Prompt.
Below are records to transcribe exactly, without their pictures.

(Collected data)
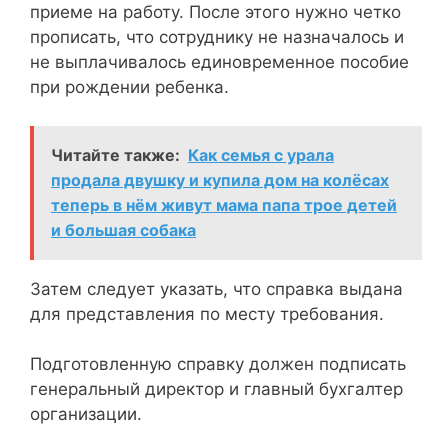
приеме на работу. После этого нужно четко
прописать, что сотруднику не назначалось и
не выплачивалось единовременное пособие
при рождении ребенка.
Читайте также:
Как семья с урала
продала двушку и купила дом на колёсах
теперь в нём живут мама папа трое детей
и большая собака
Затем следует указать, что справка выдана
для представления по месту требования.
Подготовленную справку должен подписать
генеральный директор и главный бухгалтер
организации.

Exercise result.
приеме на работу. После этого нужно четко
прописать, что сотруднику не назначалось и
не выплачивалось единовременное пособие
при рождении ребенка.
Читайте также:
Как семья с урала
продала двушку и купила дом на колёсах
теперь в нём живут мама папа трое детей
и большая собака
Затем следует указать, что справка выдана
для представления по месту требования.
Подготовленную справку должен подписать
генеральный директор и главный бухгалтер
организации.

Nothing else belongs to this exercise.